[Records from a collection]
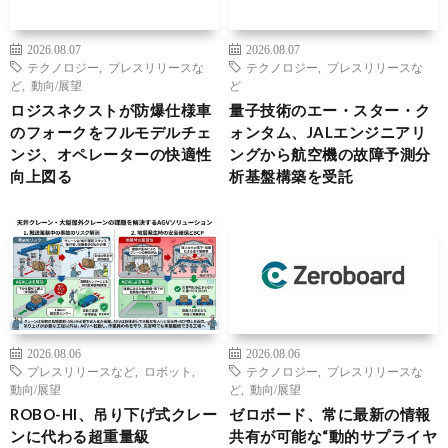
2026.08.07
2026.08.07
テクノロジー
,
プレスリリースな
テクノロジー
,
プレスリリースな
ど
,
動向/展望
ど
ロジスネクストが防爆仕様車
量子技術のエー・スター・ク
のフォークをフルモデルチェ
ォンタム、JALエンジニアリ
ンジ、オペレーターの快適性
ングから航空機の故障予測分
向上図る
析基盤構築を受託
2026.08.06
2026.08.06
プレスリリースなど
,
ロボット
,
テクノロジー
,
プレスリリースな
動向/展望
ど
,
動向/展望
ROBO-HI、吊り下げ式クレー
ゼロボード、常に最新の情報
ンに代わる超重量級
共有が可能な“動的サプライヤ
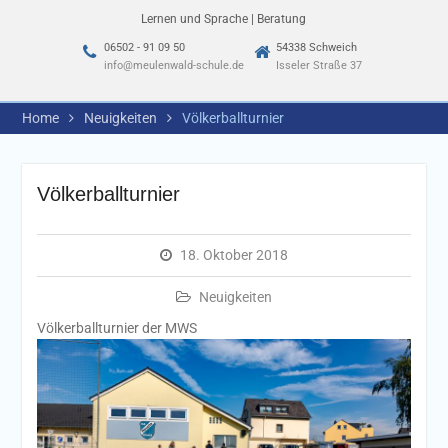
Lernen und Sprache | Beratung
06502 - 91 09 50
54338 Schweich
info@meulenwald-schule.de
Isseler Straße 37
Home
Neuigkeiten
Völkerballturnier
Völkerballturnier
18. Oktober 2018
Neuigkeiten
Völkerballturnier der MWS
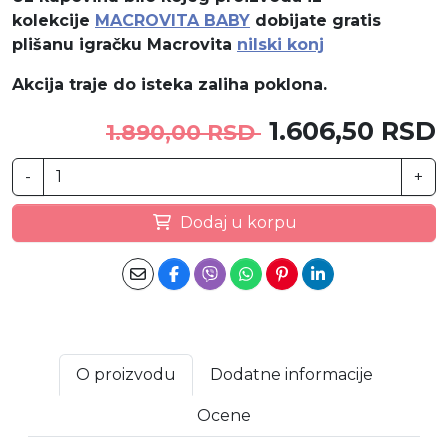
kolekcije
MACROVITA BABY
dobijate gratis
plišanu igračku Macrovita
nilski konj
Akcija traje do isteka zaliha poklona.
1.606,50 RSD
1.890,00 RSD
-
+
Dodaj u korpu
O proizvodu
Dodatne informacije
Ocene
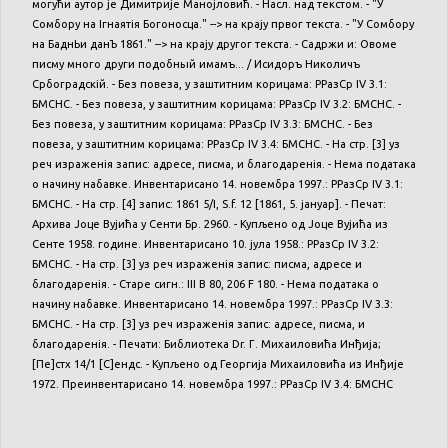
могући аутор је Димитрије Манојловић. - Насл. над текстом. - "У
Сомбору на Ігнаятія Богоносца." --> на крају првог текста. - "У Сомбору
на БаднЬи данЪ 1861." --> на крају другог текста. - Садржи и: Овоме
писму много други подобный имамъ... / Исидоръ Николичъ
Србоградскій. - Без повеза, у заштитним корицама: РРазСр IV 3.1:
БМСНС. - Без повеза, у заштитним корицама: РРазСр IV 3.2: БМСНС. -
Без повеза, у заштитним корицама: РРазСр IV 3.3: БМСНС. - Без
повеза, у заштитним корицама: РРазСр IV 3.4: БМСНС. - На стр. [3] уз
реч израженія запис: адресе, писма, и благодаренія. - Нема података
о начину набавке. Инвентарисано 14. новембра 1997.: РРазСр IV 3.1:
БМСНС. - На стр. [4] запис: 1861 5/I, S.f. 12 [1861, 5. јануар]. - Печат:
Архива Јоце Вујића у Сенти Бр. 2960. - Купљено од Јоце Вујића из
Сенте 1958. године. Инвентарисано 10. јула 1958.: РРазСр IV 3.2:
БМСНС. - На стр. [3] уз реч израженія запис: писма, адресе и
благодаренія. - Старе сигн.: III B 80, 206 F 180. - Нема података о
начину набавке. Инвентарисано 14. новембра 1997.: РРазСр IV 3.3:
БМСНС. - На стр. [3] уз реч израженія запис: адресе, писма, и
благодаренія. - Печати: Библиотека Dr. Г. Михаиловића Инђија;
[Пе]стх 14/1 [С]ендс. - Купљено од Георгија Михаиловића из Инђије
1972. Преинвентарисано 14. новембра 1997.: РРазСр IV 3.4: БМСНС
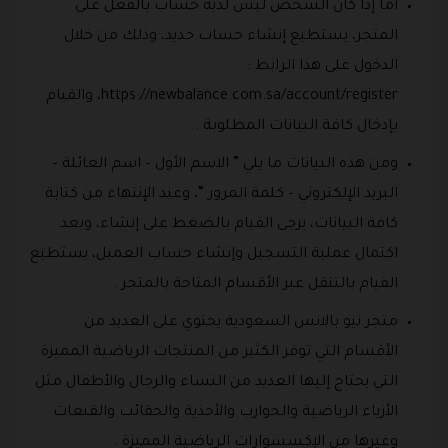
أما إذا كان الشخص ليس لديه حساب بالفعل على
المتجر، يستطيع إنشاء حساب جديد، وذلك من خلال
الدخول على هذا الرابط :
https://newbalance.com.sa/account/register، والقيام
بإدخال كافة البيانات المطلوبة .
ومن هذه البيانات ما يلي ” الاسم الأول – اسم العائلة –
البريد الإلكتروني – كلمة المرور “، وعند الإنتهاء من كتابة
كافة البيانات، يرجى القيام بالضغط على إنشاء، وبعد
اكتمال عملية التسجيل وإنشاء حساب العميل، يستطيع
القيام بالتنقل عبر الأقسام المتاحة بالمتجر .
متجر نيو بالانس السعودية يحتوي على العديد من
الأقسام التي توفر الكثير من المنتجات الرياضية المميزة
التي يحتاج إليها العديد من النساء والرجال والأطفال مثل
الأزياء الرياضية والجوارب والأحذية والحقائب والقبعات
وغيرها من الإكسسوارات الرياضية المميزة .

What is needed: Among the entries above, how many lines include "الرياضية"? State the number and nothing else.

Output below: 3